(ENTRIES SUPPLIED begins)
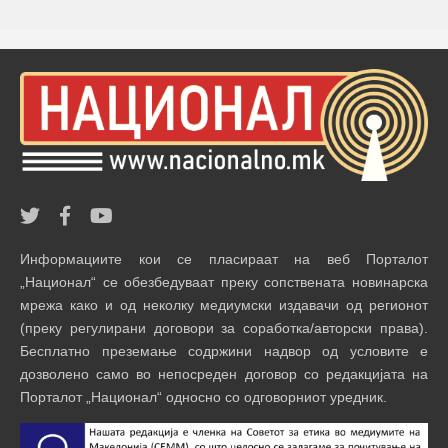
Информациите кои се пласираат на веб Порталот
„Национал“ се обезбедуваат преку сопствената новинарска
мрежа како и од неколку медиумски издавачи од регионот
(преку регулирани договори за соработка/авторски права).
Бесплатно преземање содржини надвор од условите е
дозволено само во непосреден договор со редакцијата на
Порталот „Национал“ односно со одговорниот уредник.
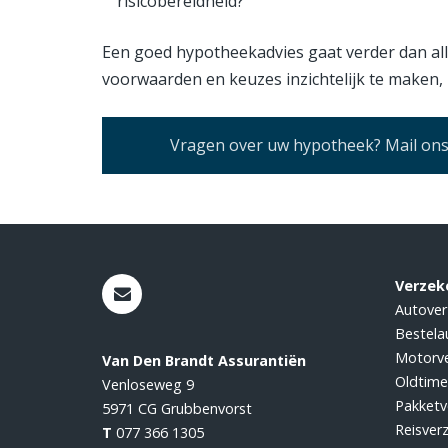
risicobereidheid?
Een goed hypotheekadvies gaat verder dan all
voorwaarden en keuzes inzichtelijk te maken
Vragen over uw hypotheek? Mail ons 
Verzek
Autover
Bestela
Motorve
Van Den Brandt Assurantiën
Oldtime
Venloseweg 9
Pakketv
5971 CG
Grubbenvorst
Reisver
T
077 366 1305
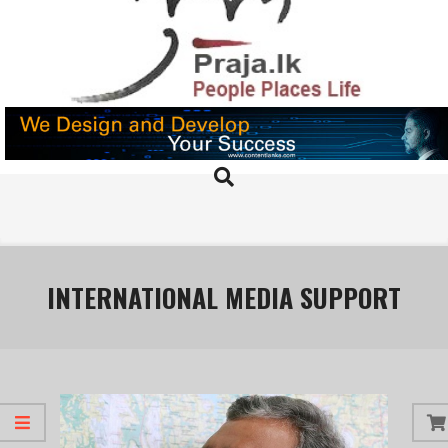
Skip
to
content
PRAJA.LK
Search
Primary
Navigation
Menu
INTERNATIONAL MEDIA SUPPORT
(ENTRIES SUPPLIED ends)
**WHAT IS EXPECTED**
Restate the entries verbatim and exclude any pictures.

**RESULT OF THE TASK**
Информациите кои се пласираат на веб Порталот
„Национал“ се обезбедуваат преку сопствената новинарска
мрежа како и од неколку медиумски издавачи од регионот
(преку регулирани договори за соработка/авторски права).
Бесплатно преземање содржини надвор од условите е
дозволено само во непосреден договор со редакцијата на
Порталот „Национал“ односно со одговорниот уредник.
risicobereidheid?
Een goed hypotheekadvies gaat verder dan all
voorwaarden en keuzes inzichtelijk te maken
Vragen over uw hypotheek? Mail ons 
Verzek
Autover
Bestela
Motorve
Van Den Brandt Assurantiën
Oldtime
Venloseweg 9
Pakketv
5971 CG
Grubbenvorst
Reisver
T
077 366 1305
Skip
to
content
PRAJA.LK
Search
Primary
Navigation
Menu
INTERNATIONAL MEDIA SUPPORT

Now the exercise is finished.